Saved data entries
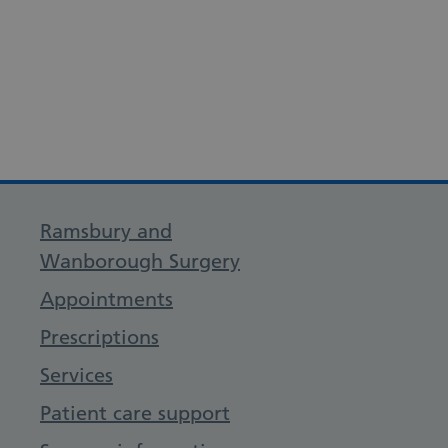
Ramsbury and
Wanborough Surgery
Appointments
Prescriptions
Services
Patient care support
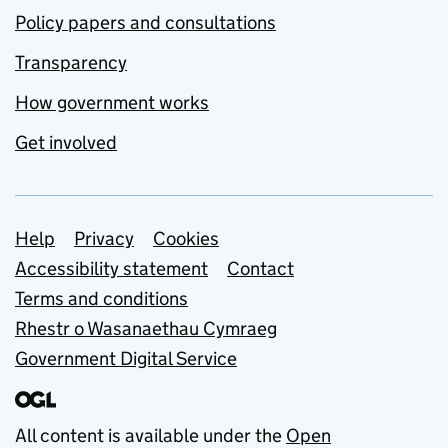
Policy papers and consultations
Transparency
How government works
Get involved
Support links
Help
Privacy
Cookies
Accessibility statement
Contact
Terms and conditions
Rhestr o Wasanaethau Cymraeg
Government Digital Service
All content is available under the
Open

YOUR GOAL
Copy exactly the lines that run from the line containing "Patient care support" to the end of the data above, keeping both end lines and leaving out all pictures.

ANSWER TO THIS TASK
Patient care support
Policy papers and consultations
Transparency
How government works
Get involved
Support links
Help
Privacy
Cookies
Accessibility statement
Contact
Terms and conditions
Rhestr o Wasanaethau Cymraeg
Government Digital Service
All content is available under the
Open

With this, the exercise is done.